Like last week. I was just getting off work and was more gross-looking than usual: old muddy torn pants, a too-large Orem city t-shirt and oversized hoodie, my beat down nike sneakers, and we'd painted that day so my hands were all brown. Oh, and I wasn't wearing a bra. I went to go get a wedding card for some friends and a gift card from Borders so spent like 20 minutes traipsing around the boutiques at the Riverwoods--places where even ordinarily I would feel a little sheepish trying to inconspicuously pricecheck the letter-pressed congrats cards ($14 a piece) but that afternoon I felt positively savage.
Last night I watched Brick (which is brilliant and I'm kind of bummed I waited so long to see it) and ironed. Like my mom used to watch conference.
What is this? Obviously pride factors into this--knowing that people are watching and you throwing public opinion to the wind, bahhaah. And maybe I enjoy feeling like I'm more well-rounded than your average kid...though this is irrational. It almost seems gnostic--that I know that I'm actually fairly hip but no one else knows it because I look like I might have, like, Styx playing on the tape deck of my truck...thoughts? Do you do this too? Why?

Sunday, June 8, 2008

My Summer Job is Better than Your Summer Job, Part 3

Some recent highlights:
a) Jesus. A film crew came up Thursday morning asking if they could use our mountain. I told them to call someone, and made a mental note to close the gate to the park the next morning (it's not a public road and they totally drove in. Jerks.) So Friday morning I see six or seven people walking through the park with cameras etc. as I'm mowing the lawn. I don't pay much attention until I start mowing closer to them and realize that one of the guys, the one with long hair and a beard, is dressed like Jesus. With white Reeboks, which he changes out of at some point.
b) White trash wedding: the father of the bride was wearing black leather pants.
c) Nature: snails mating (How can you tell?) and then sliming about. I watched them go from one rock to another--real slow and smooth (snail-like). It was just cool and kind of amazing.
d) I found a dead baby bird in the grass. He was almost featherless, with huge eyes and a huge beak. The ants had got to his stomach and eyes, but otherwise he was almost complete. When's the last time you got to see a baby bird close up?
Good job.

Wednesday, June 4, 2008

Adventure

I forgot to tell my friend Emily that I've never been on a hike I hadn't gotten lost on (that's not true, once I followed friends up to Frary's Peak and back with nary a hitch. But one of these friends was an Antelope Island enthusiast and another had a portable GPS and extra layers in case of inclement weather.) and our expedition Tuesday was not exception. We ended up hitchhiking through Pleasant Grove (not in Provo Canyon as was the plan) to meet a very charitable hometeacher. Thanks Alex! Sorry Emily.

Tuesday, June 3, 2008

In Rainbows

Radiohead is a band not to be taken lightly.

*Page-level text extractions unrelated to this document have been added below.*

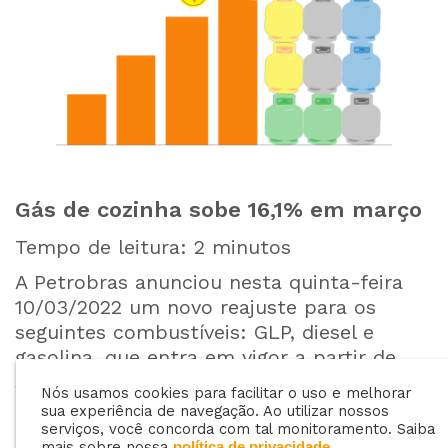
Gás de cozinha sobe 16,1% em março
Tempo de leitura:
2
minutos
A Petrobras anunciou nesta quinta-feira
10/03/2022 um novo reajuste para os
seguintes combustíveis: GLP, diesel e
gasolina, que entra em vigor a partir de
sexta-feira 11/03/2022.
Nós usamos cookies para facilitar o uso e melhorar
sua experiência de navegação. Ao utilizar nossos
serviços, você concorda com tal monitoramento. Saiba
mais sobre nossa
.
política de privacidade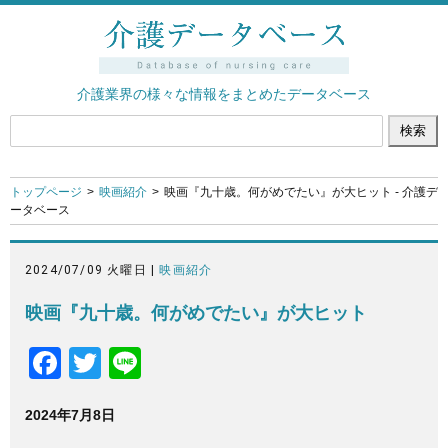
介護業界の様々な情報をまとめたデータベース
トップページ
映画紹介
映画『九十歳。何がめでたい』が大ヒット - 介護デ
ータベース
2024/07/09 火曜日 |
映画紹介
映画『九十歳。何がめでたい』が大ヒット
F
T
Li
a
wi
n
2024年7月8日
c
tt
e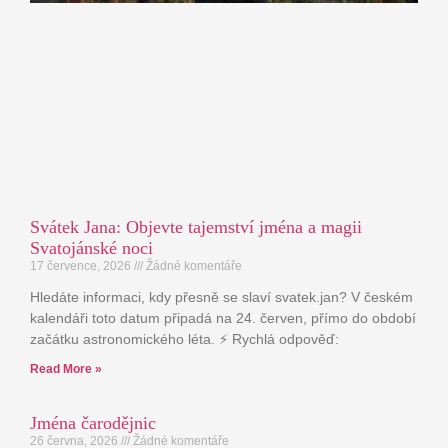
Svátek Jana: Objevte tajemství jména a magii
Svatojánské noci
17 července, 2026
Žádné komentáře
Hledáte informaci, kdy přesně se slaví svatek.jan? V českém
kalendáři toto datum připadá na 24. červen, přímo do období
začátku astronomického léta. ⚡ Rychlá odpověď:
Read More »
Jména čarodějnic
26 června, 2026
Žádné komentáře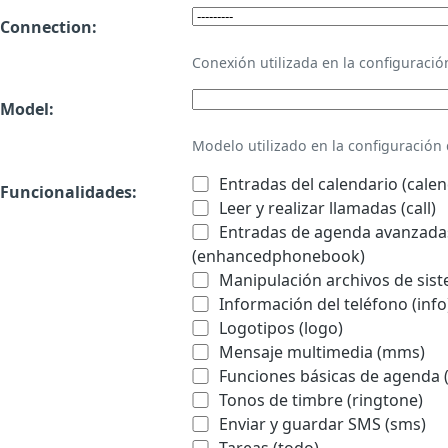
Connection:
Conexión utilizada en la configurac
Model:
Modelo utilizado en la configuració
Entradas del calendario (calen
Funcionalidades:
Leer y realizar llamadas (call)
Entradas de agenda avanzadas
(enhancedphonebook)
Manipulación archivos de sist
Información del teléfono (info
Logotipos (logo)
Mensaje multimedia (mms)
Funciones básicas de agenda 
Tonos de timbre (ringtone)
Enviar y guardar SMS (sms)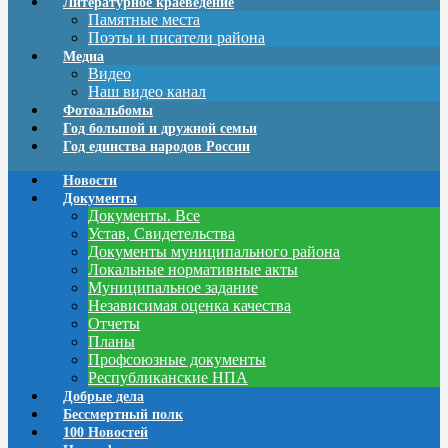
Литературное краеведение
Памятные места
Поэты и писатели района
Медиа
Видео
Наш видео канал
Фотоальбомы
Год большой и дружной семьи
Год единства народов России
Новости
Документы
Документы. Все
Устав, Свидетельства
Документы муниципального района
Локальные нормативные акты
Муниципальное задание
Независимая оценка качества
Отчеты
Планы
Профсоюзные документы
Республиканские НПА
Добрые дела
Бессмертный полк
100 Новостей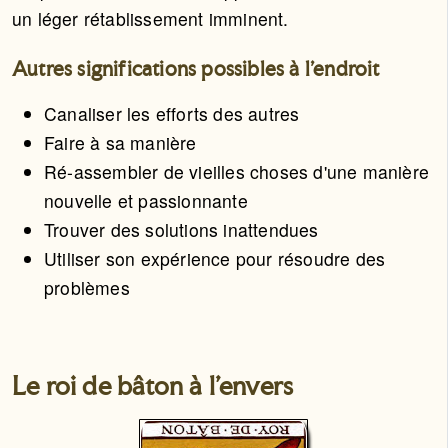
un léger rétablissement imminent.
Autres significations possibles à l'endroit
Canaliser les efforts des autres
Faire à sa manière
Ré-assembler de vieilles choses d'une manière
nouvelle et passionnante
Trouver des solutions inattendues
Utiliser son expérience pour résoudre des
problèmes
Le roi de bâton à l'envers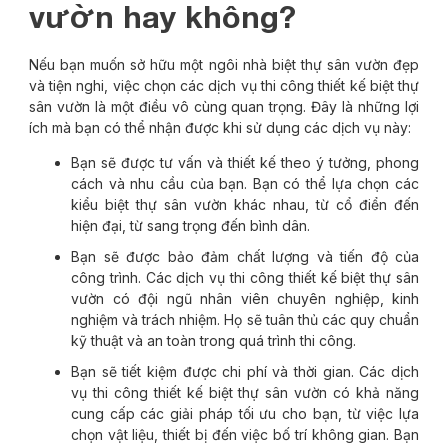
vườn hay không?
Nếu bạn muốn sở hữu một ngôi nhà biệt thự sân vườn đẹp
và tiện nghi, việc chọn các dịch vụ thi công thiết kế biệt thự
sân vườn là một điều vô cùng quan trọng. Đây là những lợi
ích mà bạn có thể nhận được khi sử dụng các dịch vụ này:
Bạn sẽ được tư vấn và thiết kế theo ý tưởng, phong
cách và nhu cầu của bạn. Bạn có thể lựa chọn các
kiểu biệt thự sân vườn khác nhau, từ cổ điển đến
hiện đại, từ sang trọng đến bình dân.
Bạn sẽ được bảo đảm chất lượng và tiến độ của
công trình. Các dịch vụ thi công thiết kế biệt thự sân
vườn có đội ngũ nhân viên chuyên nghiệp, kinh
nghiệm và trách nhiệm. Họ sẽ tuân thủ các quy chuẩn
kỹ thuật và an toàn trong quá trình thi công.
Bạn sẽ tiết kiệm được chi phí và thời gian. Các dịch
vụ thi công thiết kế biệt thự sân vườn có khả năng
cung cấp các giải pháp tối ưu cho bạn, từ việc lựa
chọn vật liệu, thiết bị đến việc bố trí không gian. Bạn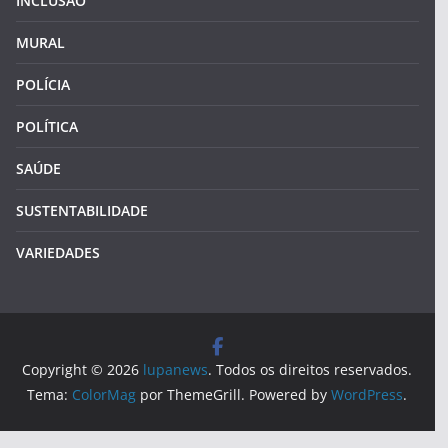
INCLUSÃO
MURAL
POLÍCIA
POLÍTICA
SAÚDE
SUSTENTABILIDADE
VARIEDADES
Copyright © 2026
lupanews
. Todos os direitos reservados.
Tema:
ColorMag
por ThemeGrill. Powered by
WordPress
.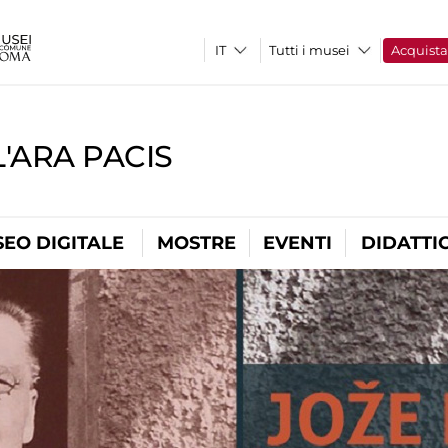
Tutti i musei
Acquist
'ARA PACIS
EO DIGITALE
MOSTRE
EVENTI
DIDATTI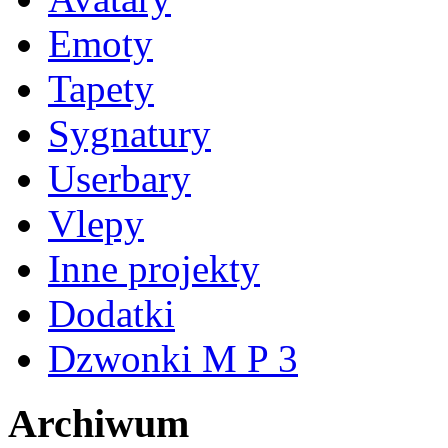
Emoty
Tapety
Sygnatury
Userbary
Vlepy
Inne projekty
Dodatki
Dzwonki M P 3
Archiwum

That is, you can't just pop an album in and go, or as my friend put it, "they are best taken in moderation." Too true. I've just now found myself in a state to appreciate In Rainbows, and oh how I do. I don't know what kind of a person Thom Yorke is, or what he's thinking about when he's writing, or how everyone else in the band contributes, but I have been completely consumed by the beauty of their composition and, really strikingly, their lyrics. I think I love "Weird Fishes/Arpeggi" the most so far: "I'd be crazy not to follow, follow where you lead. Your eyes, they turn me." And "All I Need:" "I am a moth who just want to share your light?" Just rapturous and beautiful.